Quelques heures avant sa mort, il n’y a plus d’espérance pour lui. L’alarme se répand ; sa famille le pleure déjà comme le meilleur des pères et le domestique qui le sert comme le meilleur des maîtres. Quesnay voit couler les larmes de ce dernier et veut en savoir la cause ; il l’apprend sans trouble, avec cette intrépidité et cette mâle assurance que donne une conscience à l’abri du reproche et des remords. Il lui répond : « Console-toi, je n’étais pas né pour ne pas mourir. Regarde ce portrait qui est devant moi ; lis au bas l’année de ma naissance, juge si je n’ai pas assez vécu… » Oui, grand homme, vous aviez assez vécu pour vous, pour votre gloire, mais pas assez pour le genre humain.

Le bon usage de la vie le préserva des horreurs de la mort ; ses derniers moments furent sans crainte ; il se mit entre les mains de la religion et mourut paisiblement le 16 décembre 1774.

Le collège de chirurgie a témoigné, d’une manière flatteuse, le cas qu’il faisait du mérite de Quesnay ; il a conservé son nom à la tête du tableau de ceux qui le composent et placé son portrait dans la chambre du conseil, parmi les portraits de ses membres célèbres : honneur qu’il n’a accordé, durant leur vie, qu’à Quesnay et à un homme doué du même génie que lui dans l’art de guérir.[1]

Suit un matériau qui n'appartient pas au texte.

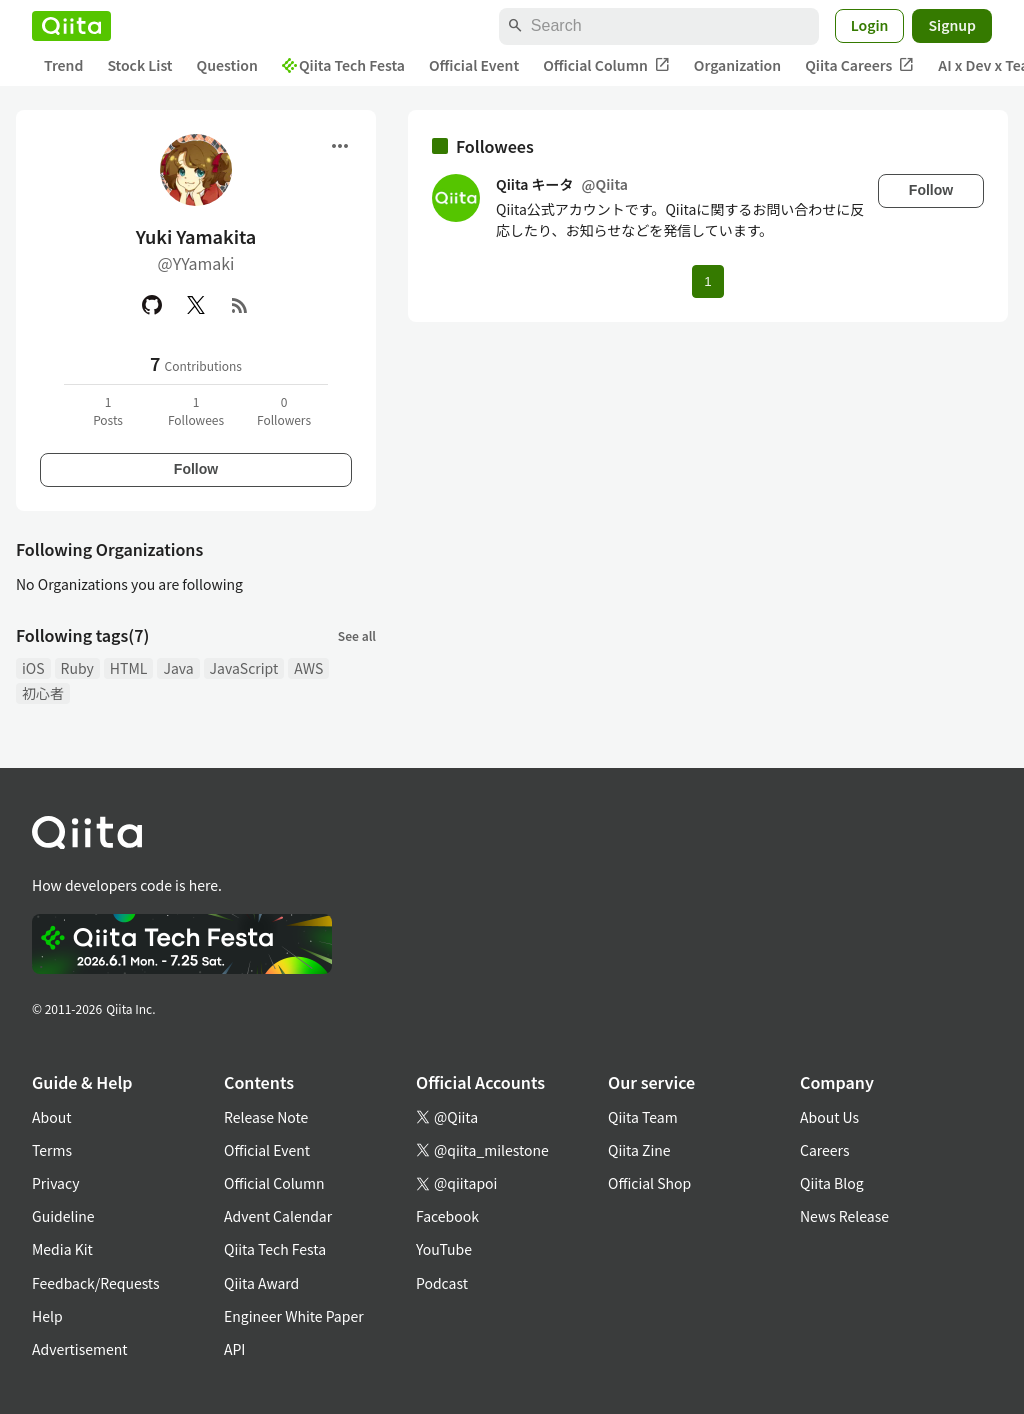 This screenshot has width=1024, height=1414. What do you see at coordinates (859, 65) in the screenshot?
I see `Qiita Careers` at bounding box center [859, 65].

Que de titres capables d’assurer l’immortalité se réunissent en faveur de Quesnay ! Grand par ses écrits, grand par sa conduite, grand par les services qu’il a rendus à ses semblables, sa gloire sera éternelle et inaltérable. Il n’est plus cet homme bienfaisant, à qui antiquité aurait élevé des autels, ce législateur, ce philosophe, ce moraliste, ce génie universel, la lumière de son siècle l’oracle de la vérité, l’interprète de la vertu. Quesnay n’est plus… Que la critique brise ses traits ; que la malignité se taise et qu’on apprenne du moins à respecter la cendre des grands hommes que l’injustice épargne si peu de leur vivant.